Mornings are the best and the worst part of the day. We're early risers anyway but with day light savings and unfamiliar beds we're really early risers. I think we were up at 4:00 this morning thanks to my regular check up from the nurse. It's the best to be just us for a bit in the quiet room. Talking about anything. This morning is was the election and work for Jesse. We can sit together and forget where we are for a while. 13wham whispering in the background just like always.

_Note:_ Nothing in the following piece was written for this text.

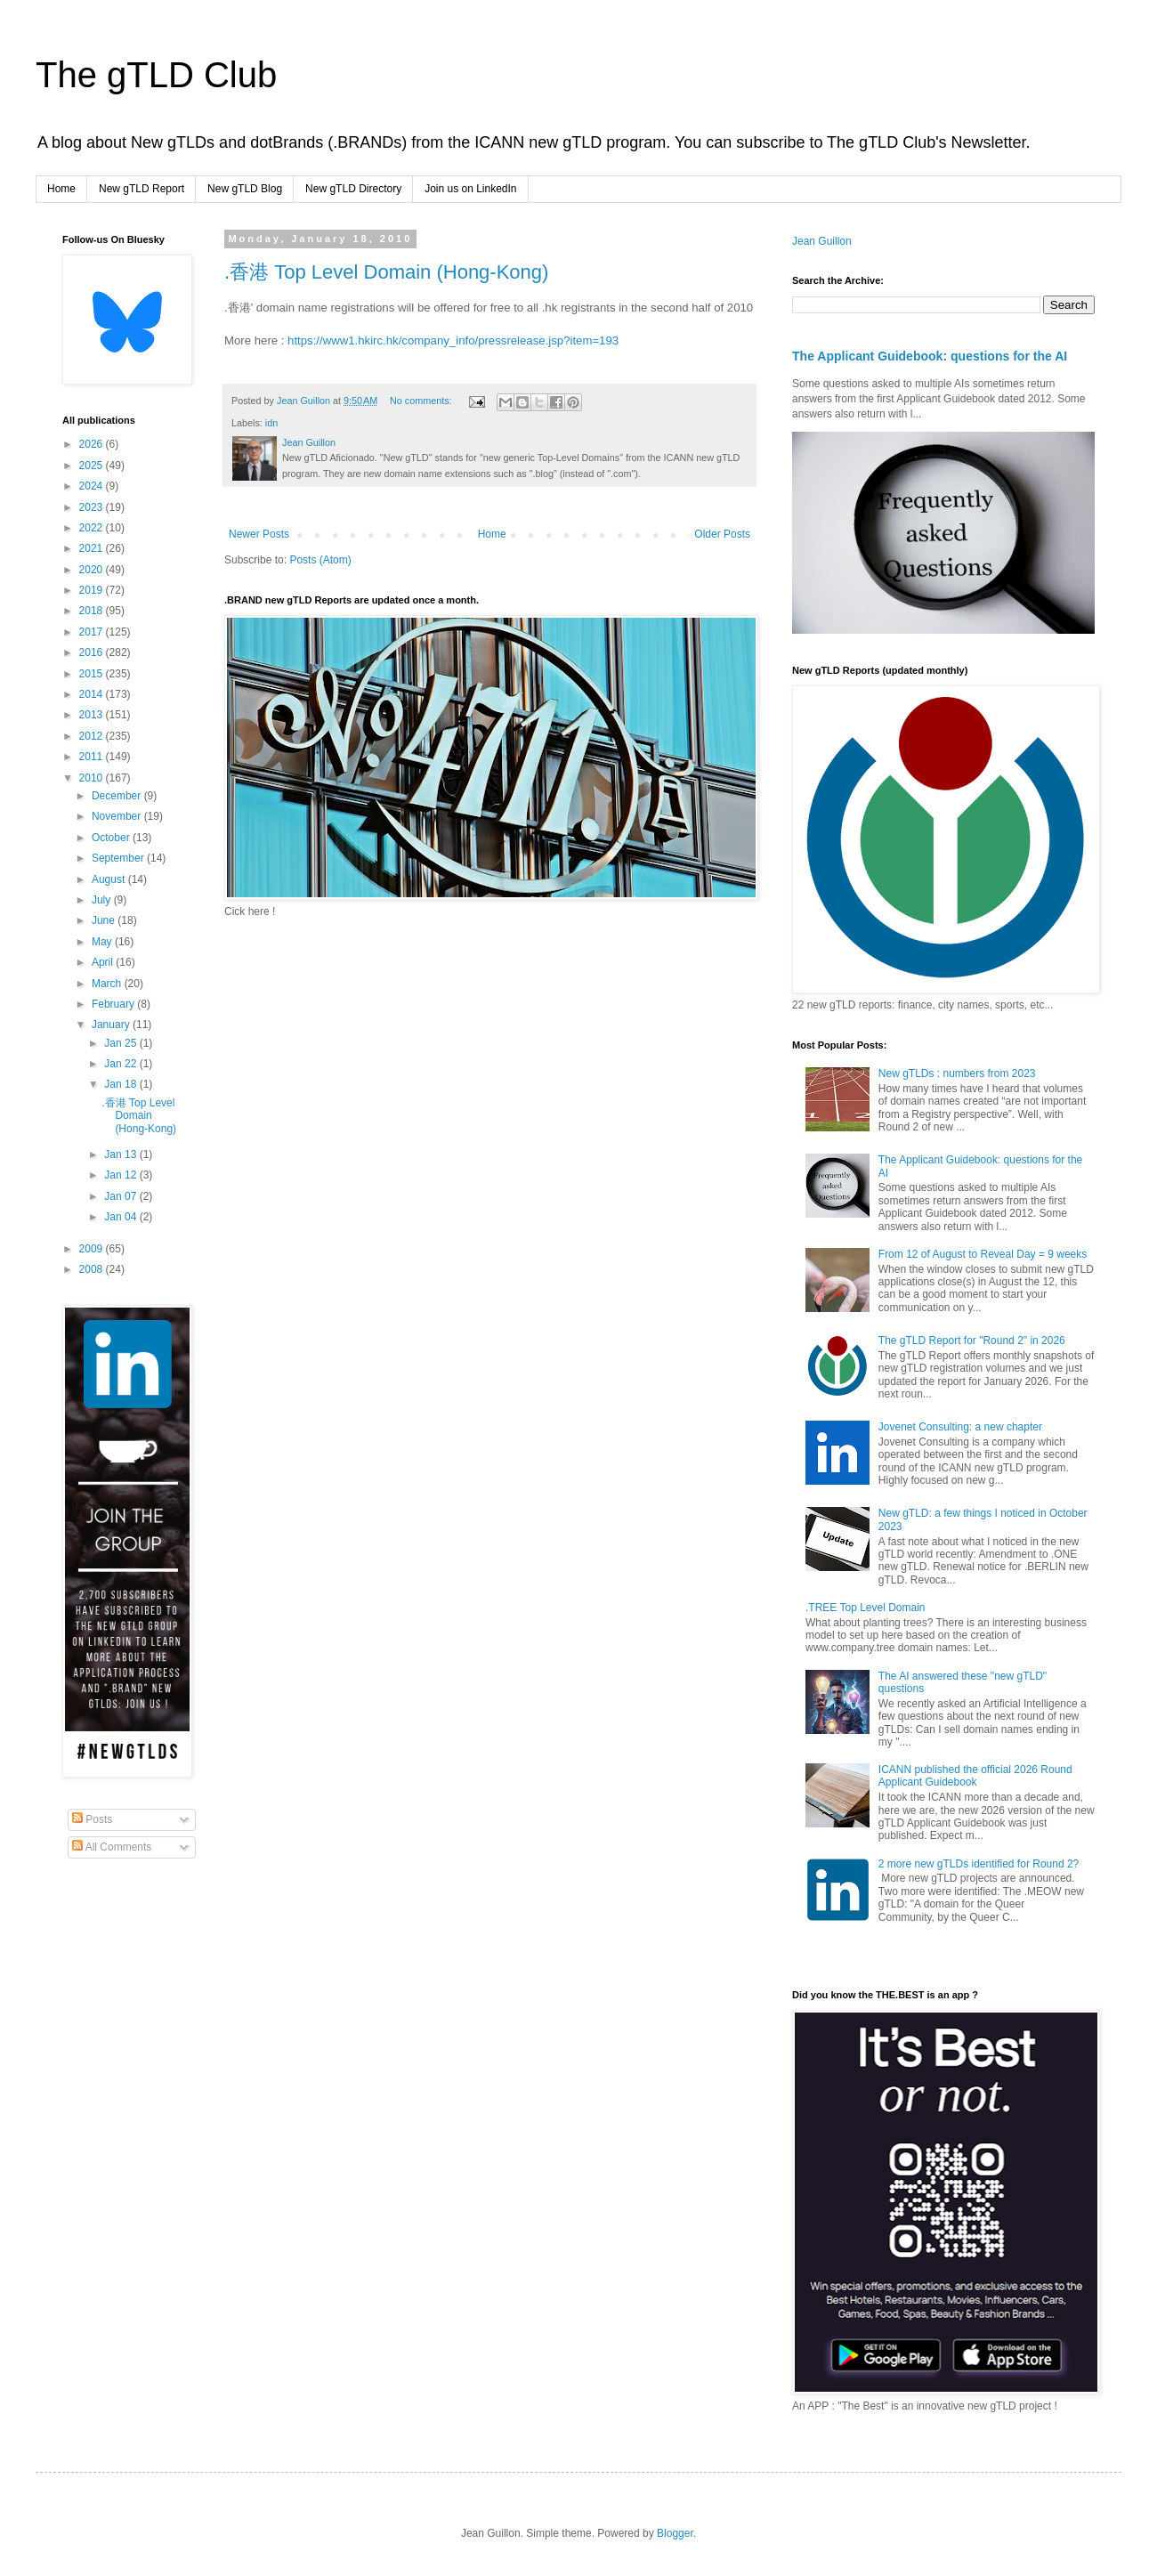 This screenshot has width=1157, height=2576. I want to click on New gTLD Blog, so click(244, 188).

This morning Jesse took me for a wheelchair ride. He had to get some things from the car so he pushed me down to the lobby. Its nice to get out of the room especially when the halls and elevators are empty. I was so excited at the thought of getting a coffee but we were so early that the coffee shop wasn't even open. On our way we passed the nursery where there were three babies under the lights. They didn't look terribly sick, just sleeping under the lights. And I lost it. I've seen babies like that before but it's different now. Any day now it could be my baby.
It surprised me how much this quiet morning scene affected me. I've always been one to face the facts. I watch when my blood is drawn. I want to see where I'm going. These damn hormones! That is why mornings are also the worst. Morning is when I have to say good-bye to Jesse. I have yet to do it with a dry eye. I'm fine, we are fine, baby is safe in my belly and unless I get a prolapsed cord(When the umbilical cord falls out of me requiring immediate cesarean) Jesse would be able to get here in time to be with me during labor. These damn hormones! I feel like a toddler being left with a babysitter. I'm fine... as soon as the door clicks shut.